A fase atual é de euforia e há muita ilusão, desabafa. Dizer que Curitiba vai estourar é uma mentira. Vai demorar muito, pois tudo está errado por aqui. Ele se refere ao não profissionalismo das bandas e, principalmente, ao provincianismo do público.
Como vamos falar em cultura numa cidade que só aplaude espetáculos já consagrados, como um musical de 30 anos da Broadway ou uma ópera de 200 anos?, questiona. Na opinião do produtor, quando algo exige um raciocínio maior, as pessoas não gostam. Curitiba detesta novidades.
Ele explica que a sua atitude de lançar o CD Lototol, que traz o som de 26 bandas curitibanas, não aconteceu pelo fato delas serem alternativas, mas sim pela mensagem de suas músicas. Manoel Neto critica o rótulo de underground, atrás do qual muitas bandas estariam se escondendo. Não faz sentido ficar restrito neste mundinho, onde os shows são vistos sempre pelas mesmas 200 pessoas, que normalmente são os músicos de outras bandas.
Em sua opinião, o que deve acontecer é uma maior divulgação dos bons trabalhos feitos na cidade. Ele explica, por exemplo, que a desorganização e falta de incentivo é tão grande que, na maioria das vezes, as bandas nunca recebem o pagamento dos bares onde elas tocam.

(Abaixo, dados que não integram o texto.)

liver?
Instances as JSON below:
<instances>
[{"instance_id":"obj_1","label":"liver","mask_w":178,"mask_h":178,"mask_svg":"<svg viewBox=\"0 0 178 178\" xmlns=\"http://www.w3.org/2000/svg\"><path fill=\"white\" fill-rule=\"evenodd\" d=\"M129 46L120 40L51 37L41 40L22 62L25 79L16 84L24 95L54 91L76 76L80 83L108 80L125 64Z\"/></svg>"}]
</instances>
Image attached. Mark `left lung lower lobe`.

Quem também olha de forma preocupada para o mercado musical local é o veterano Paulo Hilário, compositor e baixista da banda Metralhas Beatles Again. No ano passado, mais de duas dezenas de CDs curitibanos foram lançados e nada aconteceu. Falta o incentivo das rádios, acusa.
Qualquer música pode se transformar rapidamente num grande sucesso, desde que seja tocada várias vezes nas rádios. O problema é que nossas rádios não criam sucessos, prejudicando as bandas locais, diz Hilário.

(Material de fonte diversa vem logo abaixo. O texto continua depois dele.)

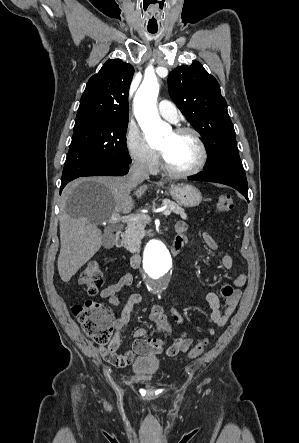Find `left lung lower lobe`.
<instances>
[{
  "label": "left lung lower lobe",
  "mask_w": 299,
  "mask_h": 443,
  "mask_svg": "<svg viewBox=\"0 0 299 443\" xmlns=\"http://www.w3.org/2000/svg\"><path fill=\"white\" fill-rule=\"evenodd\" d=\"M190 180L209 181L226 184L238 190L248 200V183L243 169L236 167H219L204 170L189 177Z\"/></svg>",
  "instance_id": "1"
}]
</instances>
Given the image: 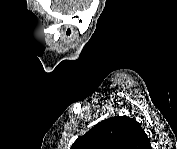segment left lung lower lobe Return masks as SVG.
Masks as SVG:
<instances>
[{
	"instance_id": "left-lung-lower-lobe-1",
	"label": "left lung lower lobe",
	"mask_w": 177,
	"mask_h": 149,
	"mask_svg": "<svg viewBox=\"0 0 177 149\" xmlns=\"http://www.w3.org/2000/svg\"><path fill=\"white\" fill-rule=\"evenodd\" d=\"M147 148H150V141H149V143H148V145H147Z\"/></svg>"
}]
</instances>
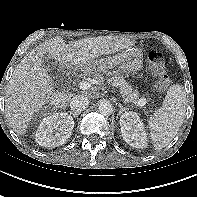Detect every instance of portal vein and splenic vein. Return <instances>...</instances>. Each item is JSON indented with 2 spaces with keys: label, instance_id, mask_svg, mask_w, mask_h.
<instances>
[{
  "label": "portal vein and splenic vein",
  "instance_id": "1",
  "mask_svg": "<svg viewBox=\"0 0 197 197\" xmlns=\"http://www.w3.org/2000/svg\"><path fill=\"white\" fill-rule=\"evenodd\" d=\"M79 88L81 90H88L91 88V83L87 82V81H83L79 84ZM147 103V99L146 98H141L138 101L135 102L136 106H144Z\"/></svg>",
  "mask_w": 197,
  "mask_h": 197
}]
</instances>
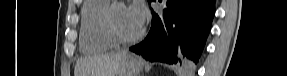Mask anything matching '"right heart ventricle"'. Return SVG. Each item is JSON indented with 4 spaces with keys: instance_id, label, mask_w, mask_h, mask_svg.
<instances>
[{
    "instance_id": "e07e8e85",
    "label": "right heart ventricle",
    "mask_w": 287,
    "mask_h": 76,
    "mask_svg": "<svg viewBox=\"0 0 287 76\" xmlns=\"http://www.w3.org/2000/svg\"><path fill=\"white\" fill-rule=\"evenodd\" d=\"M110 0H86L81 8L80 48L86 53L103 52L115 43L103 29V16Z\"/></svg>"
}]
</instances>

Músico desde os 12 anos de idade, na época dos Beatles e Elvis Presley, o compositor diz que sempre foi otimista. Hoje, entretanto, ele acha que os roqueiros estão enfrentando um grande problema na hora de lançar seus discos, já que o mercado está exclusivamente voltado para os ritmos axé, pagode e sertanejo.
Me sinto pessimista em relação à posição medíocre dos programadores das rádios, diz ele. Apesar das dificuldades, o Metralhas Beatles Again acaba de lançar seu novo CD, o sexto da carreira do grupo. O lançamento aconteceu em Liverpool, na Inglaterra, onde em agosto a banda realizou quatro shows na 1998 International Beatles Week, além de participar dos eventos comemorativos ao nascimento da Banda The Beatles. (S.M.)